EMIB RAI No. 3 Please explain how the adverse effects from flow-induced vibration of safety-related components was evaluated in the Farley MUR LAR, as discussed in Section 4.9, Flow Induced Vibration Analysis, of NEI 08-10, Roadmap for Power Uprate Program Development and Implementation (ADAMS Accession No. ML092540581).
NCSG RAI No. 1:
The guidance in RIS 2002-03, Guidance on the Content of Measurement Uncertainty Recapture Power Uprate Applications, recommends that a licensee provide information for its flow-accelerated corrosion (FAC) program as part of its LAR. The NRC staffs acceptance criteria for FAC related reviews are based on maintaining the minimum acceptable wall thickness for components susceptible to FAC.
Section IV.1.E.iii, Flow-Accelerated Corrosion program, of the LAR stated that the wear rates for some components will increase due to the proposed MUR power uprate at Farley.
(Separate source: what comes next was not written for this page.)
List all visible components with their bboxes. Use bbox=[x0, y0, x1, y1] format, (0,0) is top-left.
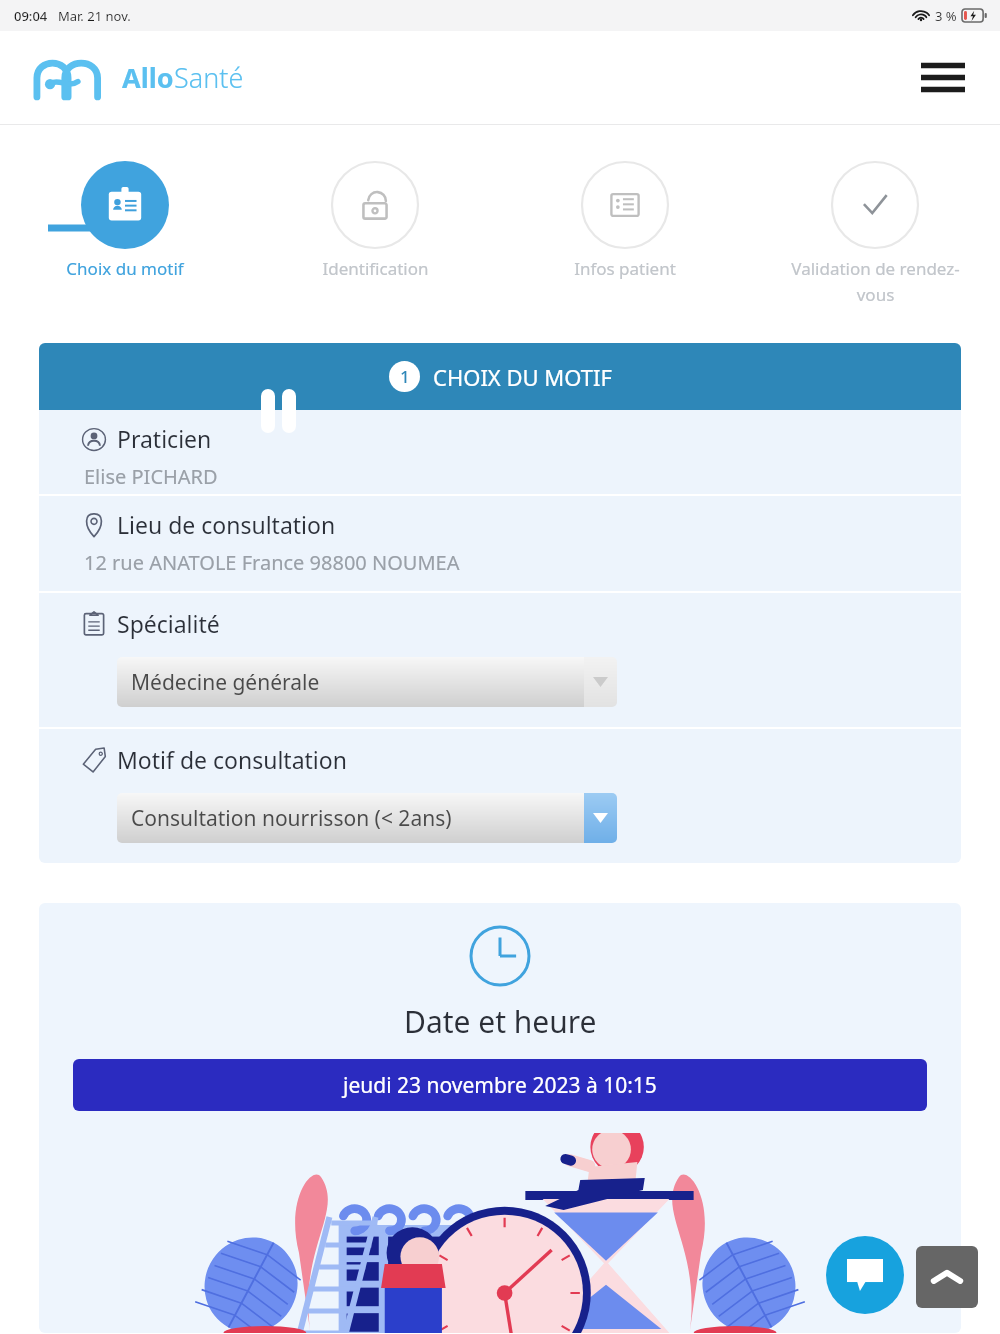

The licensee stated that the wear rates at the proposed MUR power uprate conditions were modeled in CHECWORKS'. However, the LAR does not provide information regarding what components are impacted, and by how much the maximum wear rate for an individual component will increase due to the proposed MUR power uprate.
In order to obtain reasonable assurance that components within the lines modeled in CHECWORKS' will not experience significant degradation at the MUR power uprate conditions, the NRC staff requests predicted wear rate values for individual susceptible components in these lines that will experience the greatest increase in wear rate due to the MUR power uprate conditions. Additionally, if any of these components are expected to have significantly increased wear rates, describe how the current FAC program will manage this degradation.
NCSG RAI No. 2:
NUREG-0800, Standard Review Plan, Section 6.1.2, Protective Coating Systems (Paints) -
Organic Materials, Revision 3, provides the NRC staff guidance to ensure coating systems used inside containment are evaluated to determine suitability for design basis accident (DBA) conditions. This guidance directs the reviewer to verify coating monitoring and maintenance procedures are capable of ensuring that coatings will not fail and become a debris source for the emergency core cooling system. This guidance also instructs the reviewer to determine the suitability of the protective coatings in the (DBA environment when exposed to high temperatures, pressures, and radiation dose.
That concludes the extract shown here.